Para los Oda, aquél era un territorio ajeno, una zona a la que acudían como tropas de refuerzo, mas para los guerreros del clan Tokugawa era la tierra de sus antepasados, una tierra en la que el enemigo no debía dar un solo paso y en la que no había ningún lugar donde retirarse. Incluso los soldados de infantería tenían esa firme creencia desde que se pusieron en marcha y compartían cierto sentimiento trágico. Al comparar su equipo con el del ejército de Oda se daban cuenta de su inferioridad, de que incluso no era posible la comparación. Pero ellos no se sentían inferiores. Cuando se hubieron distanciado varias leguas del pueblo fortificado, las tropas de Tokugawa apretaron el paso. Al acercarse al pueblo de Ushikubo cambiaron de dirección, alejándose apresuradamente de las tropas de Oda y encaminándose a Shidaragahara como nubes de tormenta.
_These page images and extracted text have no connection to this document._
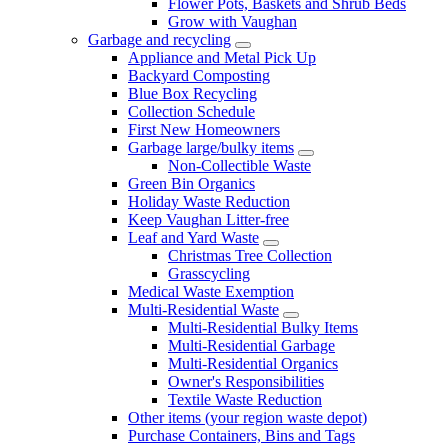
Flower Pots, Baskets and Shrub Beds
Grow with Vaughan
Garbage and recycling
Appliance and Metal Pick Up
Backyard Composting
Blue Box Recycling
Collection Schedule
First New Homeowners
Garbage large/bulky items
Non-Collectible Waste
Green Bin Organics
Holiday Waste Reduction
Keep Vaughan Litter-free
Leaf and Yard Waste
Christmas Tree Collection
Grasscycling
Medical Waste Exemption
Multi-Residential Waste
Multi-Residential Bulky Items
Multi-Residential Garbage
Multi-Residential Organics
Owner's Responsibilities
Textile Waste Reduction
Other items (your region waste depot)
Purchase Containers, Bins and Tags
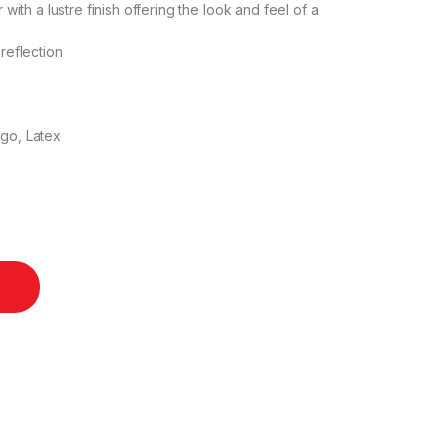
th a lustre finish offering the look and feel of a
 reflection
igo, Latex
 30m quantity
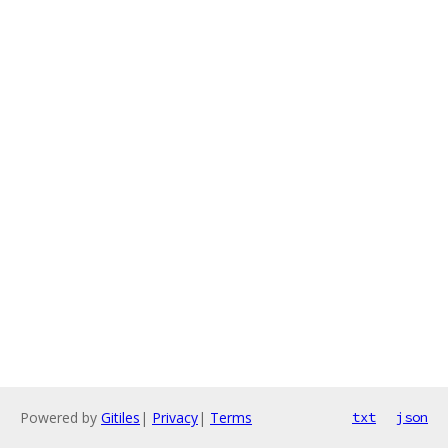
Powered by
Gitiles
|
Privacy
|
Terms
txt
json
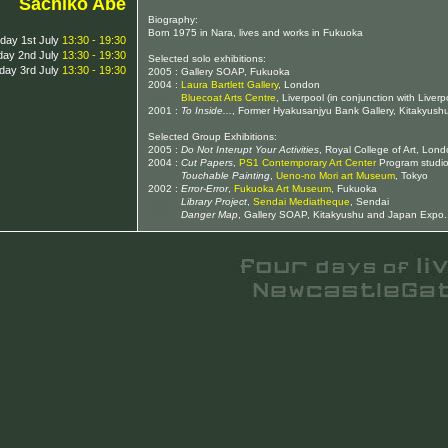
Sachiko Abe
Biography:
Born 1975 in Nara, lives and works in Fukuoka
iday 1st July
13:30 - 19:30
day 2nd July
13:30 - 19:30
Selected solo exhibitions:
day 3rd July
13:30 - 19:30
2005 : Gallery SOAP, Fukuoka
2004 :
Laura Bartlett Gallery
, London
2004 :
Bluecoat Arts Centre
, Liverpool (in conjunction with Liverp
2001 :
To Inside...
, Former Hyakusanjyu Bank Gallery, Kitakyush
Selected Group Exhibitions:
2005 :
Do Not Interupt Your Activities
, Royal College of Art, Lond
2004 :
Cut Papers
,
PS1 Contemporary Art Center
Program studio
2004 :
Touchable Painting
,
Ueno-no Mori art Museum
, Tokyo
2002 :
Error-Error
,
Fukuoka Art Museum
, Fukuoka
2002 :
Library Project
,
Sendai Mediatheque
, Sendai
2002 :
Danger Map
, Gallery SOAP, Kitakyushu and Japan Expo.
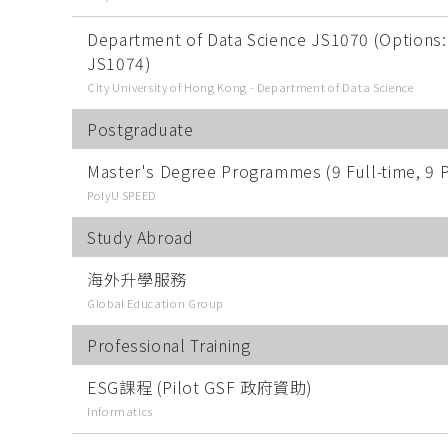
Department of Data Science JS1070 (Options:
JS1074)
City University of Hong Kong - Department of Data Science
Postgraduate
Master's Degree Programmes (9 Full-time, 9 P
PolyU SPEED
Study Abroad
海外升學服務
Global Education Group
Professional Training
ESG課程 (Pilot GSF 政府資助)
Informatics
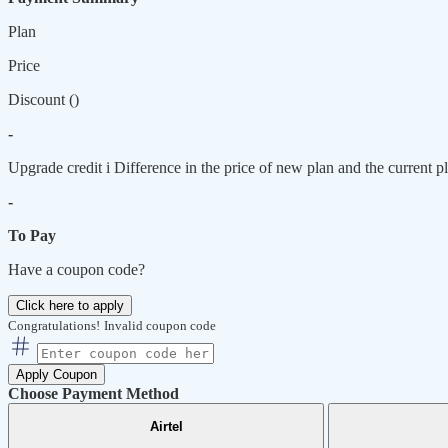
Plan
Price
Discount (
)
-
Upgrade credit
i
Difference in the price of new plan and the current pl
-
To Pay
Have a coupon code?
Click here to apply
Congratulations!
Invalid coupon code
Apply Coupon
Choose Payment Method
Airtel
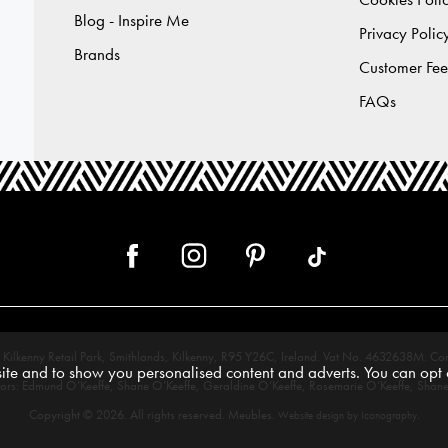
Blog - Inspire Me
Privacy Polic
Brands
Customer Fe
FAQs
 12, Kilkenny Retail Park, Smithlands, Kilkenny, R95 Y26C, Ireland. Vat No. 4632638
te and to show you personalised content and adverts. You can opt o
tors: Edmund O’Keeffe, Shane O’Keeffe, Geraldine O’Keeffe, Rosemarie O’Keeffe, Shane
Copyright © 2026. All rights reserved. Meubles.
.
Website design by Iconography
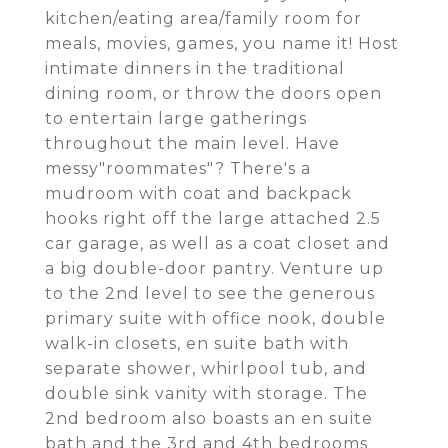
kitchen/eating area/family room for
meals, movies, games, you name it! Host
intimate dinners in the traditional
dining room, or throw the doors open
to entertain large gatherings
throughout the main level. Have
messy"roommates"? There's a
mudroom with coat and backpack
hooks right off the large attached 2.5
car garage, as well as a coat closet and
a big double-door pantry. Venture up
to the 2nd level to see the generous
primary suite with office nook, double
walk-in closets, en suite bath with
separate shower, whirlpool tub, and
double sink vanity with storage. The
2nd bedroom also boasts an en suite
bath and the 3rd and 4th bedrooms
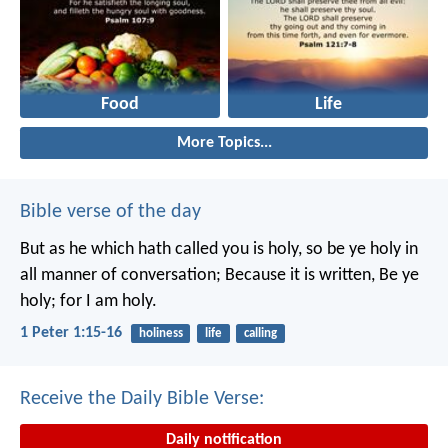
Food
Life
More Topics...
Bible verse of the day
But as he which hath called you is holy, so be ye holy in
all manner of conversation; Because it is written, Be ye
holy; for I am holy.
1 Peter 1:15-16
holiness
life
calling
Receive the Daily Bible Verse:
Daily notification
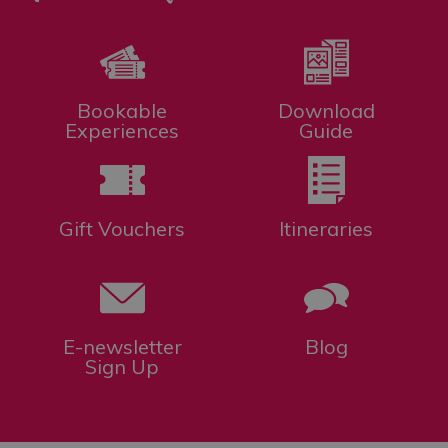
Bookable
Download
Experiences
Guide
Gift Vouchers
Itineraries
E-newsletter
Blog
Sign Up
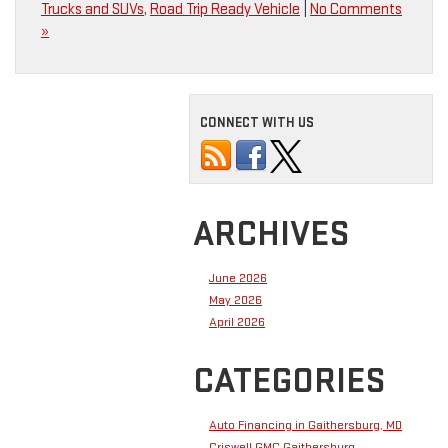
Trucks and SUVs
,
Road Trip Ready Vehicle
|
No Comments
»
CONNECT WITH US
ARCHIVES
June 2026
May 2026
April 2026
CATEGORIES
Auto Financing in Gaithersburg, MD
Criswell GMC Gaithersburg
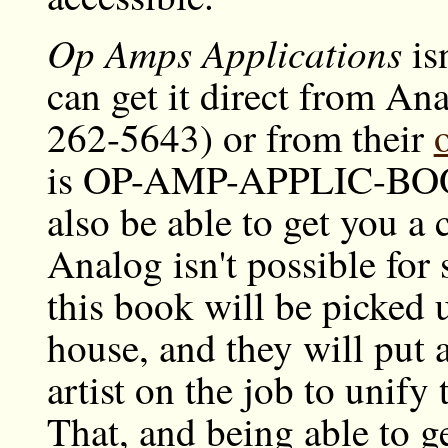
Op Amps Applications
is
can get it direct from A
262-5643) or from their
is OP-AMP-APPLIC-BOOK
also be able to get you a 
Analog isn't possible for
this book will be picked 
house, and they will put 
artist on the job to unify
That, and being able to g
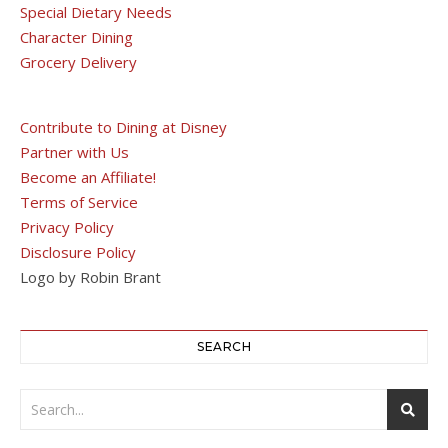
Special Dietary Needs
Character Dining
Grocery Delivery
Contribute to Dining at Disney
Partner with Us
Become an Affiliate!
Terms of Service
Privacy Policy
Disclosure Policy
Logo by Robin Brant
SEARCH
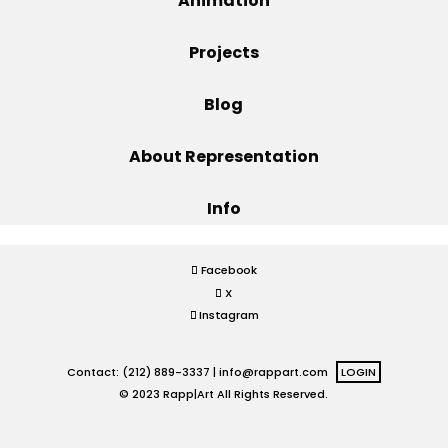
Animation
Projects
Projects
Blog
Blog
About Representation
Info
Info
Facebook
X
Instagram
Contact: (212) 889-3337 |
info@rappart.com
LOGIN
© 2023 Rapp|Art All Rights Reserved.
El monte Gokurakuji se alzaba frente a la planicie de Shidaragahara, y desde su cima podían divisarse las posiciones de Takeda en Tobigasu, Kiyoida y Arumigahara.

Nobunaga estableció su cuartel general en el monte Gokurakuji, mientras que Ieyasu eligió el monte Danjo. Los treinta y ocho mil soldados que Tokugawa y Oda desplegaron en esas dos montañas ya habían terminado sus preparativos para la batalla inminente.

El cielo estaba cubierto de nubes, pero no había indicios de relámpagos ni viento.

Los generales de los dos clanes se reunieron en la cima del monte Gokurakuji para celebrar una conferencia militar conjunta. En medio de la conferencia, anunciaron a Ieyasu que los exploradores acababan de regresar. Al oír esto, Nobunaga dijo:

—Llegan en buen momento. Traedlos aquí para que todos escuchemos los informes sobre los movimientos del enemigo.

Los dos exploradores presentaron sus informes de una manera bastante pomposa. El primero empezó así:

—El señor Katsuyori ha instalado su cuartel general al oeste de Arumigahara. Sus servidores y caballeros son realmente robustos. Las tropas parecen llegar a cuatro mil hombres, cuyo aspecto es de total serenidad y seguridad en sí mismos.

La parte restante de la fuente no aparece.